On the classification of water, the Maliki school is more lenient than the Shafi'i school regarding the two-qullah threshold. The Maliki school does not recognize a specific volume threshold below which water automatically becomes impure upon contact with any impurity. Rather, any water — regardless of quantity — remains pure until one of its characteristics (color, smell, or taste) actually changes due to the impurity. This position, based on the Prophet's saying 'Water is pure and nothing makes it impure' (Abu Dawud, Tirmidhi), is more permissive than the Shafi'i position and in some respects similar to the Hanafi view.
On musta'mal water (water used for purification), the Maliki school holds that such water remains both pure and capable of purifying — unlike the Hanafi and Shafi'i schools which hold it cannot be used for a second purification. The Maliki reasoning is that the hadith does not establish the impurity of water that has been used for wudu, and the general principle of water's purity applies unless there is a specific text removing it.
For wudu, the Maliki school lists seven obligatory elements: the intention (with the specification that it must be at the beginning and maintained throughout); washing the face; washing the arms to the elbows; wiping the head (the entire head, as in the Hanbali school — not merely part of it as the Shafi'i school holds); wiping the ears as part of the head; washing the feet; and continuity (muwalat — performing the acts without unreasonable break). The Maliki school does not require order (tartib) between the acts of wudu as an obligation — unlike the Shafi'i and Hanbali schools.
A notable Maliki ruling is that rinsing the mouth and nose are not obligatory in wudu — they are confirmed sunnahs. This is closer to the Hanafi position than to the Hanbali. On the wiping of the head, the Maliki school requires wiping the entire head (both forward and backward strokes) with fresh water for the returning stroke — a detail that differs from the Hanafi position of using the same water for both strokes.

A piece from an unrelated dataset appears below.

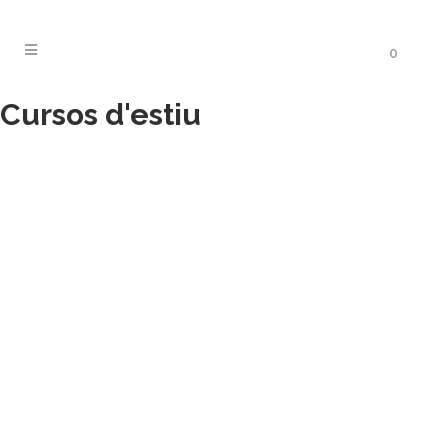
0
Cursos d'estiu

The Maliki school's position on blood as an impurity is notable: the school distinguishes between small amounts of blood that are excused for prayer purposes and large amounts that are not. Similarly, the school excuses small amounts of other impurities on clothing or the body when they are difficult to completely avoid — a leniency based on the principle of removing hardship.
On ghusl, the Maliki school lists two obligatory elements: the intention and washing the entire body including the hair. Unlike the Hanbali school, rinsing the mouth and nose is not considered obligatory in ghusl — they are strongly recommended but not fard. The school adds the obligation of rubbing (dalk) — actively rubbing the skin with the hand during ghusl — as a necessary element for the ghusl to be complete. This rubbing requirement is a distinctively Maliki position based on the understanding that the Prophet's ghusl practice included active washing, not merely passive pouring of water.